### Exercise requirements:
Look below for the line that has "Films, Television and"; output exactly from it through the line that has "d’autorité ? 🧭 Pour réussir, veillez", and leave the pictures out.

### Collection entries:
□ □ □ □ □

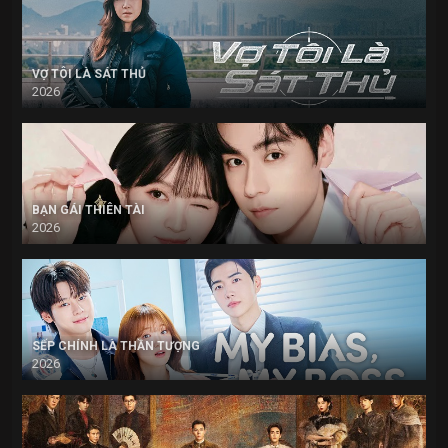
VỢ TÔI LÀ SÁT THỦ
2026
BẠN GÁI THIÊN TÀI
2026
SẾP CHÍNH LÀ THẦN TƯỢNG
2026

□ □ □ □ □

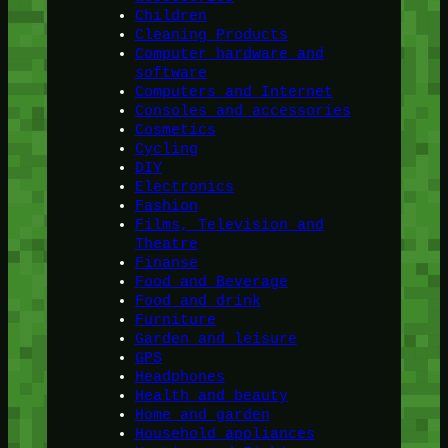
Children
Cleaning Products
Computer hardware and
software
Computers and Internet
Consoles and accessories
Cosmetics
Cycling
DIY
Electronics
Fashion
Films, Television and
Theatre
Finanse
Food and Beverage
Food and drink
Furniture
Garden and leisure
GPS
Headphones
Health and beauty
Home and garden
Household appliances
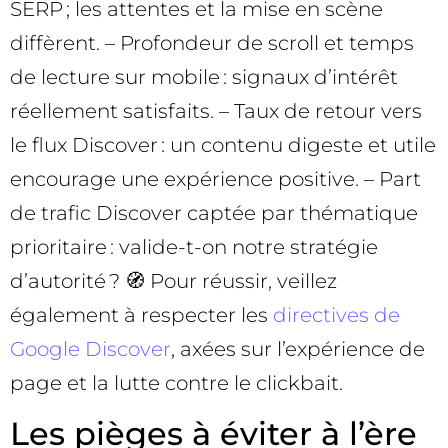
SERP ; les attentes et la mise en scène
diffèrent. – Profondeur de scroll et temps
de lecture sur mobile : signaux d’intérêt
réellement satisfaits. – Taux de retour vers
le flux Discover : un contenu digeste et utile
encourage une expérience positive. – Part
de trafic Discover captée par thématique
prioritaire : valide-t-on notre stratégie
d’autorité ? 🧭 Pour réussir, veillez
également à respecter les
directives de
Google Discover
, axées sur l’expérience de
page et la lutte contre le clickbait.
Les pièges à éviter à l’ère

□ □ □ □ □

### Solution to the exercise:
Films, Television and
Theatre
Finanse
Food and Beverage
Food and drink
Furniture
Garden and leisure
GPS
Headphones
Health and beauty
Home and garden
Household appliances
SERP ; les attentes et la mise en scène
diffèrent. – Profondeur de scroll et temps
de lecture sur mobile : signaux d’intérêt
réellement satisfaits. – Taux de retour vers
le flux Discover : un contenu digeste et utile
encourage une expérience positive. – Part
de trafic Discover captée par thématique
prioritaire : valide-t-on notre stratégie
d’autorité ? 🧭 Pour réussir, veillez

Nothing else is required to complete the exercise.